# Begonia sp 'Lita'



## harrywitmore (Feb 9, 2004)

I never really know what this plant is supposed to be called but it to me is one of the coolest Begonias. I have lost my share of cuttings but I just wanted to show what happens when you place a cutting (Thanks Chuck) in a 10 gallon seal it up place a light over it and forget it. 8 months later here's what I have. No feeding and I have only opened it 3 times. Sorry fro the crappy picture but you get the idea. The plant in the front is Bertolonia 'Itatiaia'


----------



## markbudde (Jan 4, 2008)

very cool. Are those leaves about the size of oak leaf creeping fig?


----------



## harrywitmore (Feb 9, 2004)

The range from about an inch or less. I suspect if I had given them some food they may have grown larger.


----------



## markbudde (Jan 4, 2008)

What substrate did you use?

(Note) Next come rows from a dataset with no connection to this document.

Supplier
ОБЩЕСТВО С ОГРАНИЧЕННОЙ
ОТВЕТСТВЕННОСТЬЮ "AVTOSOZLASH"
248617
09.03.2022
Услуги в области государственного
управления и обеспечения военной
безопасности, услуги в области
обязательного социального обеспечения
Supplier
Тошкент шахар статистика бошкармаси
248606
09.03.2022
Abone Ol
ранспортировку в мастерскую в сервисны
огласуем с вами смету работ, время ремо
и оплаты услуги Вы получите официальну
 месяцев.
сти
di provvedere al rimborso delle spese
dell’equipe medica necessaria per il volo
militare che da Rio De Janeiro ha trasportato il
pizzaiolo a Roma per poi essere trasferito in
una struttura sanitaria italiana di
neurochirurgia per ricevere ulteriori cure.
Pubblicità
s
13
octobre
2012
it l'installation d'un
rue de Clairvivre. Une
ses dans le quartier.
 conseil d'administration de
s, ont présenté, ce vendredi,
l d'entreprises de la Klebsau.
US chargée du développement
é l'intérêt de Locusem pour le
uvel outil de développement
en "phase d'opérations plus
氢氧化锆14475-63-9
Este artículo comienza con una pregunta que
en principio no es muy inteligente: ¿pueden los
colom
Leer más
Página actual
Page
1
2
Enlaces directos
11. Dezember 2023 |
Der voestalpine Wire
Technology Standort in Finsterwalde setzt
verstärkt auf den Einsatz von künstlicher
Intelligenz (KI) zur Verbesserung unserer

And was it soggy the whole time?


----------



## harrywitmore (Feb 9, 2004)

Nothing but LFS and it has never dried out. There are also some filmy ferns in there plus a Peperomia. The Begonia seems to love it the most. It's growing on top of itself. I need to do some trimming but I hate to take the chance. I plant to spread it around and see whatever other conditions it will tolerate.


----------



## Corpus Callosum (Apr 7, 2007)

How strong was the lighting?

This plant hates me.


----------



## harrywitmore (Feb 9, 2004)

I'm using a light hood with 2 13w soft white compact florescent bulbs. They stay on about 12 hours a day.


----------



## reggorf (Oct 24, 2006)

Do you have a close up of this one? It does look like the one that popped up in my galact tank. It is groing well on top of the "frog moss" and it does get directly misted by the misting system. I have a Coralife light on top of this tank. I am going to have to move it around a little when I go in to repair the waterfall in this tank. I hope I dont pull it out or break it.


----------



## NathanB (Jan 21, 2008)

theres a few shots of it in the foliage thread, nice looking tank harry.


----------



## harrywitmore (Feb 9, 2004)

Close up


----------



## roxrgneiss (Sep 30, 2007)

Nice job, Harry! I wish I had your luck with that Begonia, all I can seem to get is a little patch. Maybe I should give it a tank of its own and see if that cheers it up. 

Mike


----------



## harrywitmore (Feb 9, 2004)

Well this tank is now the Begonia Lita tank. I had no idea it would grow like this.


----------



## JoshH (Feb 13, 2008)

I have had this plant so many times and it always rots! I guess I'm just not meant to have it........


----------



## harrywitmore (Feb 9, 2004)

Me too! Here are the conditions the best I can remember

Summer temp 80F - 70F night
Winter temp ~70F - 65F night
Humidity - 90-100%
Light 2 13 watt CF's 12 hours a day
Substrate LFS only not potting mix or bark
Airflow - None
Fertilizer - None

Started from a 6" cutting 8 months ago.

I have no idea why it is doing so well but I plan to try and replicate it in another smaller container.


----------



## NathanB (Jan 21, 2008)

heres the photos from the other post
http://www.dendroboard.com/forum/plants/26599-what-have-you-got-foliage-2.html#post241181
harry is the color in the photos right?


----------



## harrywitmore (Feb 9, 2004)

Yep the color is correct but I suspect its due to the light levels being somewhat high.


----------



## NathanB (Jan 21, 2008)

Mine has the same amount of light (t5hos) and mines nice and green. Its in regular potting soil with a little perlite. But i also ignor it and water very little.
Are you guys that can't keep it starting from cuttings or rooted plants? I'm thinking that once this plant is established its not very hard to keep. I killed half of it off by moving it into lower humidity but it came right back when i moved it back.


----------



## Cindy Dicken (Feb 29, 2004)

* Harry,
has yours bloomed yet?*


----------



## harrywitmore (Feb 9, 2004)

Nope mine has never bloomed.


----------